Source data:

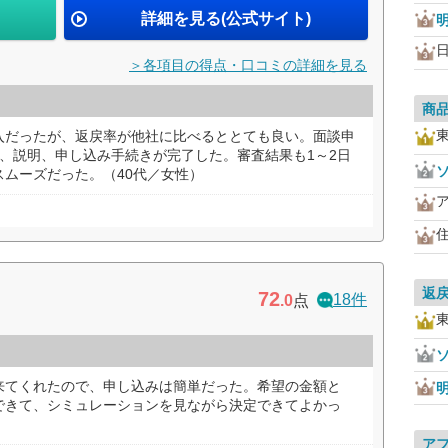
詳細を見る(公式サイト)
＞各項目の得点・口コミの詳細を見る
商
入だったが、返戻率が他社に比べるととても良い。面談申
、説明、申し込み手続きが完了した。審査結果も1～2日
ムーズだった。（40代／女性）
返
72
18件
.0
点
来てくれたので、申し込みは簡単だった。希望の金額と
できて、シミュレーションを見ながら決定できてよかっ
ア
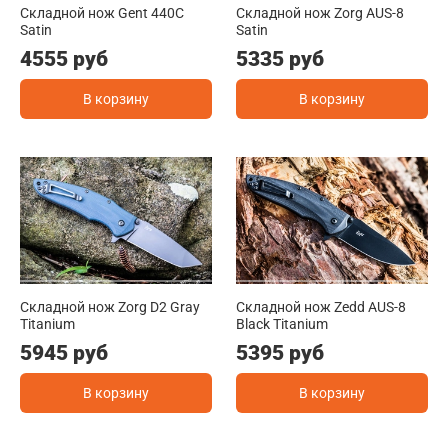
Складной нож Gent 440C
Складной нож Zorg AUS-8
Satin
Satin
4555 руб
5335 руб
В корзину
В корзину
Складной нож Zorg D2 Gray
Складной нож Zedd AUS-8
Titanium
Black Titanium
5945 руб
5395 руб
В корзину
В корзину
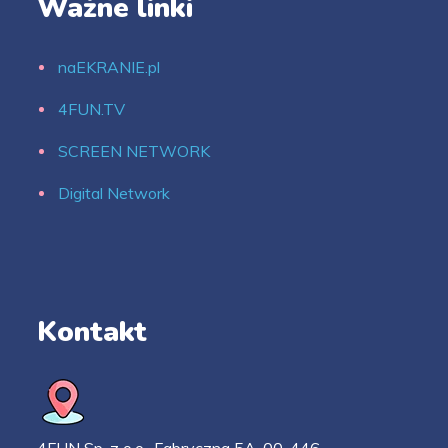
Ważne linki
naEKRANIE.pl
4FUN.TV
SCREEN NETWORK
Digital Network
Kontakt
4FUN Sp. z o.o., Fabryczna 5A, 00-446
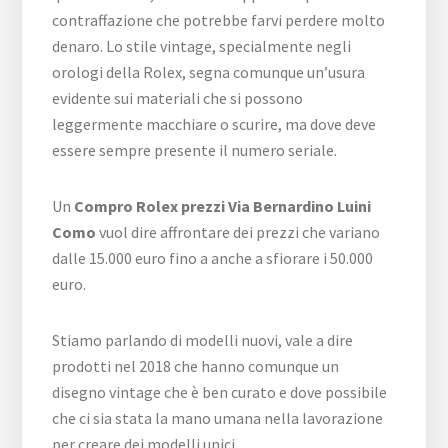
contraffazione che potrebbe farvi perdere molto
denaro. Lo stile vintage, specialmente negli
orologi della Rolex, segna comunque un’usura
evidente sui materiali che si possono
leggermente macchiare o scurire, ma dove deve
essere sempre presente il numero seriale.
Un
Compro Rolex prezzi Via Bernardino Luini
Como
vuol dire affrontare dei prezzi che variano
dalle 15.000 euro fino a anche a sfiorare i 50.000
euro.
Stiamo parlando di modelli nuovi, vale a dire
prodotti nel 2018 che hanno comunque un
disegno vintage che è ben curato e dove possibile
che ci sia stata la mano umana nella lavorazione
per creare dei modelli unici.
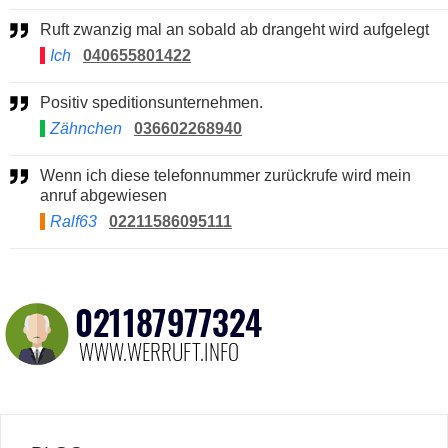
Ruft zwanzig mal an sobald ab drangeht wird aufgelegt
Ich
040655801422
Positiv speditionsunternehmen.
Zähnchen
036602268940
Wenn ich diese telefonnummer zurückrufe wird mein
anruf abgewiesen
Ralf63
02211586095111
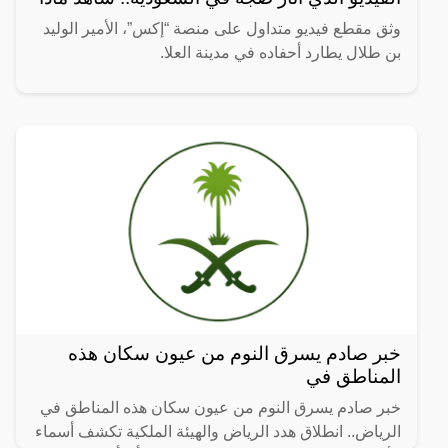
وثق مقطع فيديو متداول على منصة “إكس”، الأمير الوليد
بن طلال يطارد أحفاده في مدينة العلا.
خبر صادم يسرق النوم من عيون سكان هذه
المناطق في
خبر صادم يسرق النوم من عيون سكان هذه المناطق في
الرياض.. انطلاق هدد الرياض والهيئة الملكية تكشف أسماء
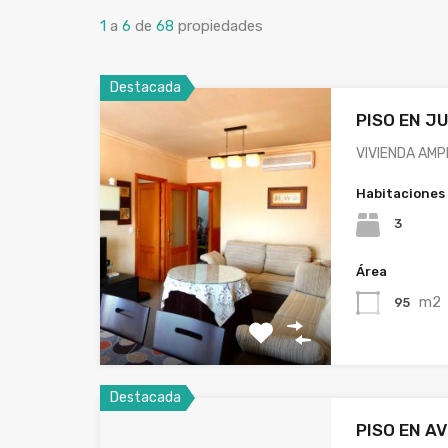
1
a
6
de
68
propiedades
Destacada
PISO EN J
VIVIENDA AMP
Habitaciones
3
Área
m2
95
Destacada
PISO EN AV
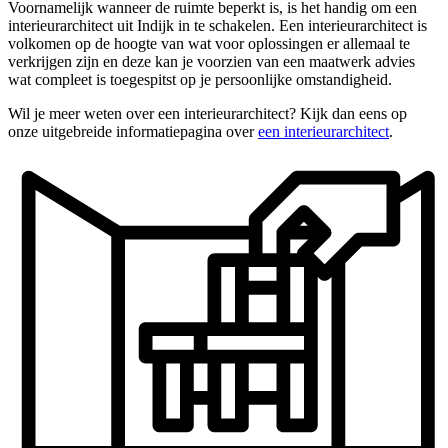
Voornamelijk wanneer de ruimte beperkt is, is het handig om een
interieurarchitect uit Indijk in te schakelen. Een interieurarchitect is
volkomen op de hoogte van wat voor oplossingen er allemaal te
verkrijgen zijn en deze kan je voorzien van een maatwerk advies
wat compleet is toegespitst op je persoonlijke omstandigheid.
Wil je meer weten over een interieurarchitect? Kijk dan eens op
onze uitgebreide informatiepagina over
een interieurarchitect
.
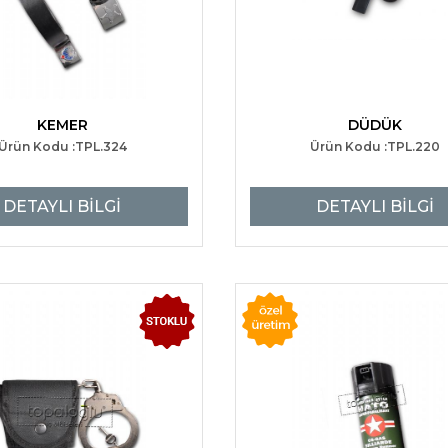
KEMER
DÜDÜK
Ürün Kodu :TPL.324
Ürün Kodu :TPL.220
DETAYLI BİLGİ
DETAYLI BİLGİ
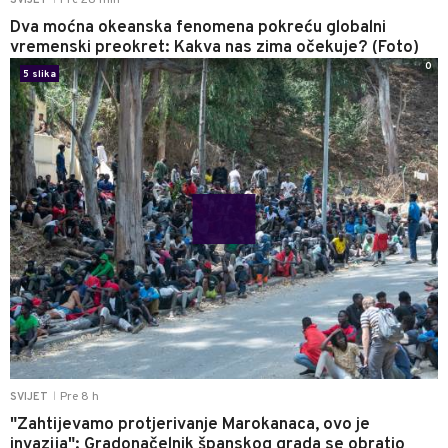
Pre 28 min
SVIJET
Dva moćna okeanska fenomena pokreću globalni
vremenski preokret: Kakva nas zima očekuje? (Foto)
0
5 slika
Pre 8 h
SVIJET
|
"Zahtijevamo protjerivanje Marokanaca, ovo je
invazija": Gradonačelnik španskog grada se obratio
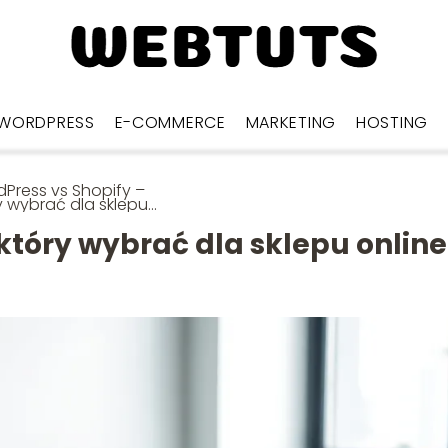
WORDPRESS
E-COMMERCE
MARKETING
HOSTING
Press vs Shopify –
y wybrać dla sklepu
ne?
który wybrać dla sklepu online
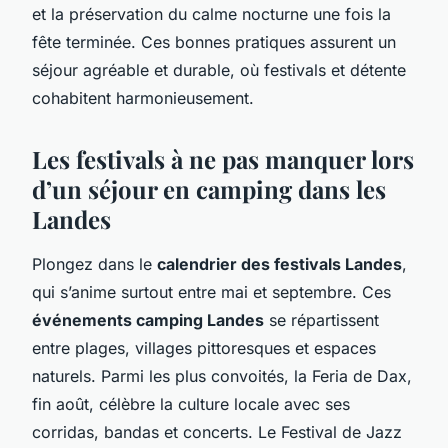
et la préservation du calme nocturne une fois la
fête terminée. Ces bonnes pratiques assurent un
séjour agréable et durable, où festivals et détente
cohabitent harmonieusement.
Les festivals à ne pas manquer lors
d’un séjour en camping dans les
Landes
Plongez dans le
calendrier des festivals Landes
,
qui s’anime surtout entre mai et septembre. Ces
événements camping Landes
se répartissent
entre plages, villages pittoresques et espaces
naturels. Parmi les plus convoités, la Feria de Dax,
fin août, célèbre la culture locale avec ses
corridas, bandas et concerts. Le Festival de Jazz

Exercise brief:
Copy out each line of the data that has the word "vintage" in it.

Problem solution:
denaro. Lo stile vintage, specialmente negli
disegno vintage che è ben curato e dove possibile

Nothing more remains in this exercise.